● **The data**
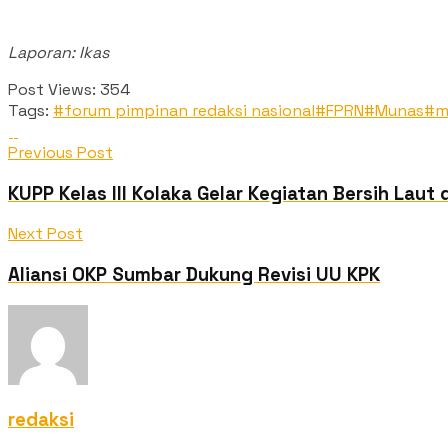
Laporan: Ikas
Post Views:
354
Tags:
#forum pimpinan redaksi nasional
#FPRN
#Munas
#m
Previous Post
KUPP Kelas lll Kolaka Gelar Kegiatan Bersih Laut 
Next Post
Aliansi OKP Sumbar Dukung Revisi UU KPK
redaksi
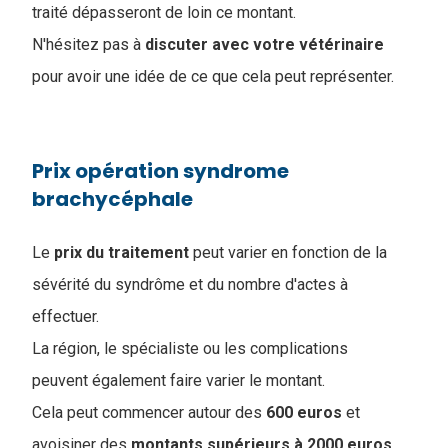
traité dépasseront de loin ce montant.
N'hésitez pas à
discuter avec votre vétérinaire
pour avoir une idée de ce que cela peut représenter.
Prix opération syndrome
brachycéphale
Le
prix
du
traitement
peut varier en fonction de la
sévérité du syndrôme et du nombre d'actes à
effectuer.
La région, le spécialiste ou les complications
peuvent également faire varier le montant.
Cela peut commencer autour des
600 euros
et
avoisiner des
montants supérieurs à 2000 euros
.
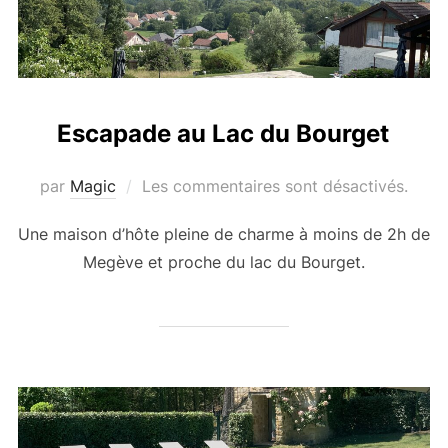
Escapade au Lac du Bourget
par
Magic
Les commentaires sont désactivés.
Une maison d’hôte pleine de charme à moins de 2h de
Megève et proche du lac du Bourget.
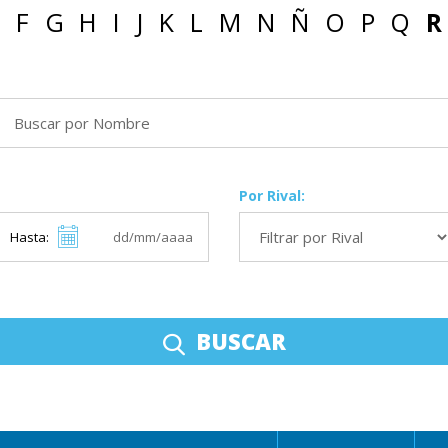
F
G
H
I
J
K
L
M
N
Ñ
O
P
Q
R
Por Rival:
Hasta:
BUSCAR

● **Instructions for the task**
Your output must reproduce the material above in full, with no pictures.

● **Answer space**
Laporan: Ikas
Post Views:
354
Tags:
#forum pimpinan redaksi nasional
#FPRN
#Munas
#m
Previous Post
KUPP Kelas lll Kolaka Gelar Kegiatan Bersih Laut 
Next Post
Aliansi OKP Sumbar Dukung Revisi UU KPK
redaksi
traité dépasseront de loin ce montant.
N'hésitez pas à
discuter avec votre vétérinaire
pour avoir une idée de ce que cela peut représenter.
Prix opération syndrome
brachycéphale
Le
prix
du
traitement
peut varier en fonction de la
sévérité du syndrôme et du nombre d'actes à
effectuer.
La région, le spécialiste ou les complications
peuvent également faire varier le montant.
Cela peut commencer autour des
600 euros
et
avoisiner des
montants supérieurs à 2000 euros
.
Escapade au Lac du Bourget
par
Magic
Les commentaires sont désactivés.
Une maison d’hôte pleine de charme à moins de 2h de
Megève et proche du lac du Bourget.
F
G
H
I
J
K
L
M
N
Ñ
O
P
Q
R
Por Rival:
Hasta:
BUSCAR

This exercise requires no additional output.